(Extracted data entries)
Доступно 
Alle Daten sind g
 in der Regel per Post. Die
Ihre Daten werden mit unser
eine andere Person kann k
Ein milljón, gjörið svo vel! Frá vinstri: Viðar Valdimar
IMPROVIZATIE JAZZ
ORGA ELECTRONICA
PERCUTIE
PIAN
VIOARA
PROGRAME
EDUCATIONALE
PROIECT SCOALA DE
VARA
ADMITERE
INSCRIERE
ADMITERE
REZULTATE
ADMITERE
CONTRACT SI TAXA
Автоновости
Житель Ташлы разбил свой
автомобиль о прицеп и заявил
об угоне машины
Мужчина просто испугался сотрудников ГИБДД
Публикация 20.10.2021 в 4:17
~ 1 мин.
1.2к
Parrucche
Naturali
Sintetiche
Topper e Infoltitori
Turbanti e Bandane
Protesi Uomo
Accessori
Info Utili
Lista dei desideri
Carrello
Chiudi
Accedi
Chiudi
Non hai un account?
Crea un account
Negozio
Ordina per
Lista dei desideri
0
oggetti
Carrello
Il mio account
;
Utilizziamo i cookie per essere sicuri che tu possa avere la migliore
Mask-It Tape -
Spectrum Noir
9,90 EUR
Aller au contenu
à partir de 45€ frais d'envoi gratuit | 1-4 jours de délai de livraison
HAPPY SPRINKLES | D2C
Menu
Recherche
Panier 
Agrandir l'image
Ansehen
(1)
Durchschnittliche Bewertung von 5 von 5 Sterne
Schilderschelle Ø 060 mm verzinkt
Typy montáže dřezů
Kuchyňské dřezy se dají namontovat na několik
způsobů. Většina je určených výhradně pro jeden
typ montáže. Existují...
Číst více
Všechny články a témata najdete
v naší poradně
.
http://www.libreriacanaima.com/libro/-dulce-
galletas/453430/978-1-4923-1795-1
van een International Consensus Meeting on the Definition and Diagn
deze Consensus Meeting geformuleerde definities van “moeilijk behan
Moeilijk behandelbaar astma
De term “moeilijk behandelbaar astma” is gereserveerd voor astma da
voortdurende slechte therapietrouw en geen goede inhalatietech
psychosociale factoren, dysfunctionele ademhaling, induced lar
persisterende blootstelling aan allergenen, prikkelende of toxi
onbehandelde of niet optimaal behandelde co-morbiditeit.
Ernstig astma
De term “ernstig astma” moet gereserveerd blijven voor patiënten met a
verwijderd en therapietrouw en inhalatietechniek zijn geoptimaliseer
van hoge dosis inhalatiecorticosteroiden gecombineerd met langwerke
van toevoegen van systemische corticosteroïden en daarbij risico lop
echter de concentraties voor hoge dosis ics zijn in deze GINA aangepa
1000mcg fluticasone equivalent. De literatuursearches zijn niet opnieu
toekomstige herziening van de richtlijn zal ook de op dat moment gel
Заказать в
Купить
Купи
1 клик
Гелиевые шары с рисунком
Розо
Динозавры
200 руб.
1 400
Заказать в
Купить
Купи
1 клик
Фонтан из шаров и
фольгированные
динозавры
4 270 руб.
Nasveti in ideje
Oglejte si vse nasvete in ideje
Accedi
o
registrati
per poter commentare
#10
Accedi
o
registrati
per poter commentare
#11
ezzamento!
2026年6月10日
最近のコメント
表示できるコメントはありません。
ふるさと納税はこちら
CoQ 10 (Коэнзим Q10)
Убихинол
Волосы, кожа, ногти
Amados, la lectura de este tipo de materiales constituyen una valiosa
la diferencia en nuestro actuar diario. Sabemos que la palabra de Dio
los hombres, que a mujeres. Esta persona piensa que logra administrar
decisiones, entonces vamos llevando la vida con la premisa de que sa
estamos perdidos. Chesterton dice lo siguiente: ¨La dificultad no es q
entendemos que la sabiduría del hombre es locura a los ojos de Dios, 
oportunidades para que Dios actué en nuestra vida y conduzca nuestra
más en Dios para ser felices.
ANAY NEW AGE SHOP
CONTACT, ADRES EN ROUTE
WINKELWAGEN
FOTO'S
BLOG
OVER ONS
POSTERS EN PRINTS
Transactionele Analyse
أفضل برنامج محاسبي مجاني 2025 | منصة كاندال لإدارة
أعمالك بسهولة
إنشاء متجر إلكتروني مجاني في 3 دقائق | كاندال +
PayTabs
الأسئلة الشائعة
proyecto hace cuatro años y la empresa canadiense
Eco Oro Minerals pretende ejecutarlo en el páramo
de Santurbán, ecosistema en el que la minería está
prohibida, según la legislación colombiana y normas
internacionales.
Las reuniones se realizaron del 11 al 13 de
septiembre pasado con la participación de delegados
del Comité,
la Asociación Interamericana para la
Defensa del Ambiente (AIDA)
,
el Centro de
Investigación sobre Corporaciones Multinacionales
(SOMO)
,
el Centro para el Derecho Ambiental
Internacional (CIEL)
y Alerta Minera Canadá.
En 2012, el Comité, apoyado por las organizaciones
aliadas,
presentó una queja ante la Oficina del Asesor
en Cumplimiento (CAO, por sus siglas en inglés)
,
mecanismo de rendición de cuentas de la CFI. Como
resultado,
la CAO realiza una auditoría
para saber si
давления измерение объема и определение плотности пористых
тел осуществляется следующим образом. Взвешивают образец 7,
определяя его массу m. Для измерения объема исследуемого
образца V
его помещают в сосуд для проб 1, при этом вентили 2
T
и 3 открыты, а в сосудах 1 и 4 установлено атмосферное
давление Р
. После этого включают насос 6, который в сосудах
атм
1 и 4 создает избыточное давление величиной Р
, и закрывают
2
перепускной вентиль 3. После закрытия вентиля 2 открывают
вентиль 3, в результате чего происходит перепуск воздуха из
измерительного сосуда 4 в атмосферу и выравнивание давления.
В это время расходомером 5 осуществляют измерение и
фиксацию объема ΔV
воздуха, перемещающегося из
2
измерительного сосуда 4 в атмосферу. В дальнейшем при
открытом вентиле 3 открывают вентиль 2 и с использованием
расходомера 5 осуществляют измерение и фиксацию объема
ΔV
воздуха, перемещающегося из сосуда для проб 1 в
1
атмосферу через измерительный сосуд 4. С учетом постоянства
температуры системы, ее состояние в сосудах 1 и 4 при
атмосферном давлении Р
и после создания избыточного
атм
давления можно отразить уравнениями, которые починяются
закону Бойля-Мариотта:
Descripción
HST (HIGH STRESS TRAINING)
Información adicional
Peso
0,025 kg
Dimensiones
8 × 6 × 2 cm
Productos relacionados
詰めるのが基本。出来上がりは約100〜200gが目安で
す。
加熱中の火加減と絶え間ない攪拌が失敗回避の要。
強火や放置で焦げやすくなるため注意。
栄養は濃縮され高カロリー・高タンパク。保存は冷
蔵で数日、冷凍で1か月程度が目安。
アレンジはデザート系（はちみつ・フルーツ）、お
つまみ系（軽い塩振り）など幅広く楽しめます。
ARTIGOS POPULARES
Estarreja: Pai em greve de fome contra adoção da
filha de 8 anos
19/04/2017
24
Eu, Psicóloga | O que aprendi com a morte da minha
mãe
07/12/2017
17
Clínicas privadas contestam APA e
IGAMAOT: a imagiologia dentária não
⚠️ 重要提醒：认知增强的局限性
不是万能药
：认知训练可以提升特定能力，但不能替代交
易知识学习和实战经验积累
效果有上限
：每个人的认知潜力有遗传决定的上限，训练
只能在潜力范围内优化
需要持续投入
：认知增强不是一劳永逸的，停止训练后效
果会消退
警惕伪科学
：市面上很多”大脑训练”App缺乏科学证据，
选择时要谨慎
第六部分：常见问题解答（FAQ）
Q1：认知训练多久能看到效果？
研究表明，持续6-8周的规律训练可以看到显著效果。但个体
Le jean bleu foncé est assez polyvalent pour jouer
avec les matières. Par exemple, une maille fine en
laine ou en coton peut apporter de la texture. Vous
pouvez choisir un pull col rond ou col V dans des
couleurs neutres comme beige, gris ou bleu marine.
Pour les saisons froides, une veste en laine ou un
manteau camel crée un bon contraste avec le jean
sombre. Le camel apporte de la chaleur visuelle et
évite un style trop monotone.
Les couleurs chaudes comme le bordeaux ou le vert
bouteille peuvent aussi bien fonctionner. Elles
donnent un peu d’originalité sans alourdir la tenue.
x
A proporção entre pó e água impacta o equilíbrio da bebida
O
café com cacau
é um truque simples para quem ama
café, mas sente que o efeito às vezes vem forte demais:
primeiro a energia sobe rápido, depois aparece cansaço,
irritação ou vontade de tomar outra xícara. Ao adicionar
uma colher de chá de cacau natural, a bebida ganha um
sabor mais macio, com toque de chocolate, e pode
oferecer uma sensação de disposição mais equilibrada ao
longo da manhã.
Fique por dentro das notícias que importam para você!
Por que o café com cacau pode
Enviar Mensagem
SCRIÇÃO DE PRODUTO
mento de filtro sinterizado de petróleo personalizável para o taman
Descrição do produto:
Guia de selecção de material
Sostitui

• Aim of the exercise: Filter the data, keeping only the lines that contain "account".

• Reply:
Non hai un account?
Crea un account
Il mio account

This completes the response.